10

I have an object x that contains a list of lists of matrices and model objects from lm and gbm, etc. object.size(x) shows only about 50MB, but the file resulting from saveRDS is more than 5 times larger at more than 250MB. In general, what are some of the common causes for the RDS file to be much larger than the corresponding object size? And what can I do to minimize the discrepancy between the object size and the file size?

EDIT:

I have trimmed down my original problem enough to give a reproducible example (I know the code is lapplying over one element, but this is a reduced example). There seems to be at least 2 problems:

1) The resulting RDS files are about 2~3 times larger than their corresponding object size.

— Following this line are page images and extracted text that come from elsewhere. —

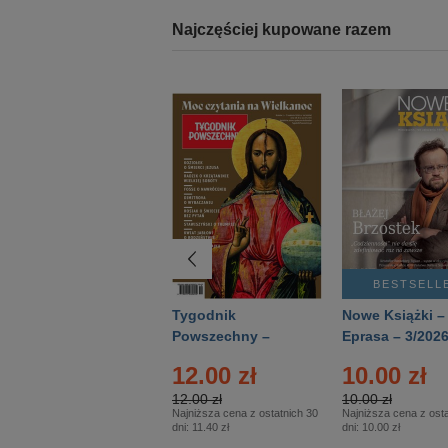
Najczęściej kupowane razem
BESTSELLER
BESTSELL
Technika
Tygodnik
Nowe Książki –
Wojskowa Historia
Powszechny –
Eprasa – 3/202
- Numer specjalny
Eprasa – 14/2026
12.00 zł
10.00 zł
– Eprasa – 2/2026
12.00 zł
10.00 zł
Najniższa cena z ostatnich 30
Najniższa cena z osta
dni:
11.40 zł
dni:
10.00 zł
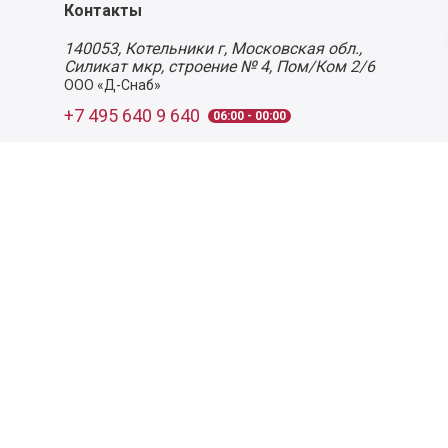
Контакты
140053,
Котельники г, Московская обл.
,
Силикат мкр, строение № 4, Пом/Ком 2/6
ООО «Д-Снаб»
+7 495 640 9 640
06:00 - 00:00
Обратный звонок
Обратная связь
Пользовательское соглашение
Политика конфиденциальности
Согласие на обработку персональных данных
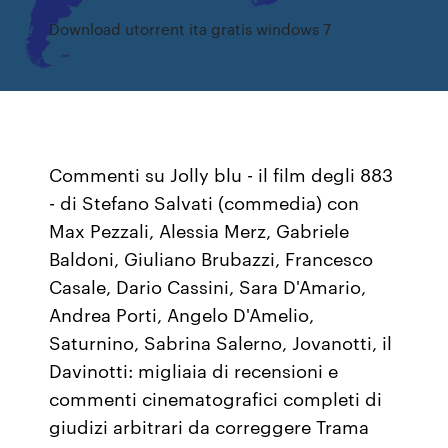
Download utorrent ita gratis windows 7
Commenti su Jolly blu - il film degli 883
- di Stefano Salvati (commedia) con
Max Pezzali, Alessia Merz, Gabriele
Baldoni, Giuliano Brubazzi, Francesco
Casale, Dario Cassini, Sara D'Amario,
Andrea Porti, Angelo D'Amelio,
Saturnino, Sabrina Salerno, Jovanotti, il
Davinotti: migliaia di recensioni e
commenti cinematografici completi di
giudizi arbitrari da correggere Trama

2) The objects from lapply and mclapply have the nearly the same object.size, yet the resulting file is 1.5 times larger for the object returned from mclapply.

Since fit1 and fit2 have almost the same size, inspecting the size of their components within R doesn't seem to be too helpful. Does anyone have suggestion on how to debug this problem?

library(doParallel)
library(data.table)
library(caret)

fitModels <- function(dmy, dat, file.name) {

    methods <- list(
        list(method = 'knn', tuneLength = 1),
        list(method = 'svmRadial', tuneLength = 1)
    )

    opts <- list(
        form = as.formula('X1 ~ .'),
        data = as.data.frame(dat),
        trControl = trainControl(method = 'none', returnData = F)
    )

    fit <- mclapply(methods, function(x) do.call(train, c(opts, x)), mc.cores = 2)
    saveRDS(fit, paste(file.name, 'rds', sep = '.'))
    return(fit)
}

dat <- data.frame(matrix(rnorm(5e4), nrow = 1e3))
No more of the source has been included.